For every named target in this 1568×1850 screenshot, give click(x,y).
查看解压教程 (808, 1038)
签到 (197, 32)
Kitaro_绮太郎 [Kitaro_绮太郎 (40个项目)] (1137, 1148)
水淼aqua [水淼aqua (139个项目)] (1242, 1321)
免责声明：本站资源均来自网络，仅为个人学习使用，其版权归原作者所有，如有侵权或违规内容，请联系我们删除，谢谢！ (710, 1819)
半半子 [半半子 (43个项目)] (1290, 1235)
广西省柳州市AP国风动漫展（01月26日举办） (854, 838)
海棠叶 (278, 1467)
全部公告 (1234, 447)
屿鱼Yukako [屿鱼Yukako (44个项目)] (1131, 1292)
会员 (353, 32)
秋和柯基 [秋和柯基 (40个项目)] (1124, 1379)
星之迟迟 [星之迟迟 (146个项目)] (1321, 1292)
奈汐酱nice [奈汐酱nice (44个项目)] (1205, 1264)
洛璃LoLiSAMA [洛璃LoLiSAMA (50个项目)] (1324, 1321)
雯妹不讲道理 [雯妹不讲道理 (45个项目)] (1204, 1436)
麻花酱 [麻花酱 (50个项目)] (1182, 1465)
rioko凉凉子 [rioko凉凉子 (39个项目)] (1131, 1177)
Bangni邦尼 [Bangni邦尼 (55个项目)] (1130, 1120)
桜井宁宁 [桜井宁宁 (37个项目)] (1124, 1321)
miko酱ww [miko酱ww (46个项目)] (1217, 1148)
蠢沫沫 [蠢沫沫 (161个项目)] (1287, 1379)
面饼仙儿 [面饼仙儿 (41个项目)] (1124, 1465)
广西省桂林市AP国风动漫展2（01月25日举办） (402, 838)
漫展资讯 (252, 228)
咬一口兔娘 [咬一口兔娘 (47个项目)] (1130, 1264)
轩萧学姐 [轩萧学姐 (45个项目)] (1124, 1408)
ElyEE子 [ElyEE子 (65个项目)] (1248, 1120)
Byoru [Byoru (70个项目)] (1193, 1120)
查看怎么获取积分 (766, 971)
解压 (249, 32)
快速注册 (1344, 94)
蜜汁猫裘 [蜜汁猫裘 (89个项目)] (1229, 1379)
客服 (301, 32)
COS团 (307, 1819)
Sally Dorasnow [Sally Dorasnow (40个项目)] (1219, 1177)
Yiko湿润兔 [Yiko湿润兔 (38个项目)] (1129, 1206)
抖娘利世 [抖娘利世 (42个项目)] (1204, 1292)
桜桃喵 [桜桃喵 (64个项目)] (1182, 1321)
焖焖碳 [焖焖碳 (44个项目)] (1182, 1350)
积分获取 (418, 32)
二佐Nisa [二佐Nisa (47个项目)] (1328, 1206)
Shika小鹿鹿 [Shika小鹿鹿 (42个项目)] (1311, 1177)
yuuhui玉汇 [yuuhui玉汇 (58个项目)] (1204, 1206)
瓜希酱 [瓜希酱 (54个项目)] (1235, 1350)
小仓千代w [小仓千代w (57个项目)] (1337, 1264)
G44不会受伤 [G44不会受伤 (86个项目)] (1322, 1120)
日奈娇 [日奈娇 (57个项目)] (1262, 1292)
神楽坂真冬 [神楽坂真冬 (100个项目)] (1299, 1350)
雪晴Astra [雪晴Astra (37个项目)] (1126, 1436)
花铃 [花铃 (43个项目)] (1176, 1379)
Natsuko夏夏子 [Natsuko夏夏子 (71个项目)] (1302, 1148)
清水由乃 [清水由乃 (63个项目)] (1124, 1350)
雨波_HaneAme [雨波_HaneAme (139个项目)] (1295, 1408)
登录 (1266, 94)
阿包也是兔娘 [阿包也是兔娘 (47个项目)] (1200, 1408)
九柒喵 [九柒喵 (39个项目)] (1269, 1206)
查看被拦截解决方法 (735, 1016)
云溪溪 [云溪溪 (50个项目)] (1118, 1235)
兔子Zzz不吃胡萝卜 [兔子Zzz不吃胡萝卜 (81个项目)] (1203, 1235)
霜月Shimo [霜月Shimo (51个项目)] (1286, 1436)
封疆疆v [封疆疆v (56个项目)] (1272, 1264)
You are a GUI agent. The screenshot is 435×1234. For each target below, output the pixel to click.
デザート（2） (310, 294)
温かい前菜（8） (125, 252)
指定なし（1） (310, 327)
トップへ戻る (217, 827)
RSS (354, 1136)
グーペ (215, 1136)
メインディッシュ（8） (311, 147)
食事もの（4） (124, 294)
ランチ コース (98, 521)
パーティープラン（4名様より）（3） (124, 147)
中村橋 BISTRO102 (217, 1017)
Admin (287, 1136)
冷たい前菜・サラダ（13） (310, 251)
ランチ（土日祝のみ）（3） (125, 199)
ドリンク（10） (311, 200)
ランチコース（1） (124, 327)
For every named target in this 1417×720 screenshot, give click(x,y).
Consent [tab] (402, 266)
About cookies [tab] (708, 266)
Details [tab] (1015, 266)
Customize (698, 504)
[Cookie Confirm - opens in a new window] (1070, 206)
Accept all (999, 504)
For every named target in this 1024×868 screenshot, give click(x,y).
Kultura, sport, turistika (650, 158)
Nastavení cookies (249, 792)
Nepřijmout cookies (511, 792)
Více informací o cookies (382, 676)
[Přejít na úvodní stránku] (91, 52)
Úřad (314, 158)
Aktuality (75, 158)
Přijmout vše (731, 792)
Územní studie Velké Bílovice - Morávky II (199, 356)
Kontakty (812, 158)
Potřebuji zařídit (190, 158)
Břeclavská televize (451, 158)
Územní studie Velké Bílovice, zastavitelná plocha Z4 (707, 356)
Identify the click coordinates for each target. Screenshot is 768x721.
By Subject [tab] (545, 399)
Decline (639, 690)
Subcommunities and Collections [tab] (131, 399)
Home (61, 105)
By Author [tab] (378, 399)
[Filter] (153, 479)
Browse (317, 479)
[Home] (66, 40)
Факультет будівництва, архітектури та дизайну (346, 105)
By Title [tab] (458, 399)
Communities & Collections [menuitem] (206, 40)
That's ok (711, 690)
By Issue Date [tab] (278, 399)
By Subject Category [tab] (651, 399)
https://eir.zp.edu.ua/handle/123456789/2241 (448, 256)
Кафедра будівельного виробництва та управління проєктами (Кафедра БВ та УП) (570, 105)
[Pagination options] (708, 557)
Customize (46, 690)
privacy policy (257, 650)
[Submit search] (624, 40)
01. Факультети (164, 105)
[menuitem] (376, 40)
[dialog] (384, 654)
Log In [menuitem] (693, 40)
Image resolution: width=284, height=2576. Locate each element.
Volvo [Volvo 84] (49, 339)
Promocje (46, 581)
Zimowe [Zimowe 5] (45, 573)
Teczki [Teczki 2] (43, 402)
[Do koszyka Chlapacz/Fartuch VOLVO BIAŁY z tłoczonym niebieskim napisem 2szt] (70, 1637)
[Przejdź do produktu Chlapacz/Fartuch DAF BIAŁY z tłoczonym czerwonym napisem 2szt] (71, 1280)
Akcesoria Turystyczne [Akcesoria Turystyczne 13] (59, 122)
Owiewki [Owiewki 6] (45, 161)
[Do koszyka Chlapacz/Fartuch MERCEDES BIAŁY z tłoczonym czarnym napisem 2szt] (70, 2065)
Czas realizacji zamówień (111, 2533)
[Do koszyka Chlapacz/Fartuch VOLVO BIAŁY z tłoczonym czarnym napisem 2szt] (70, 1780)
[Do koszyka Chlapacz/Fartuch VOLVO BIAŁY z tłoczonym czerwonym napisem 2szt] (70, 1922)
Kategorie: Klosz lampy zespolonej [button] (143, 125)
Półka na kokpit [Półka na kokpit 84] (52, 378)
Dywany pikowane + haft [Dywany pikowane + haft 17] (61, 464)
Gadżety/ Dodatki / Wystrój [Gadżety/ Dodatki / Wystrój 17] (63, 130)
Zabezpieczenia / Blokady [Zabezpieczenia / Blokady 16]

━━━━━━━━━━━━━━━━━━━━━━━━━━━━━━

Check each line above for the string "this" and show the ones that have it.

§ Answer to the exercise:
For every named target in this 1568×1850 screenshot, give click(x,y).
For every named target in this 1417×720 screenshot, give click(x,y).
For every named target in this 1024×868 screenshot, give click(x,y).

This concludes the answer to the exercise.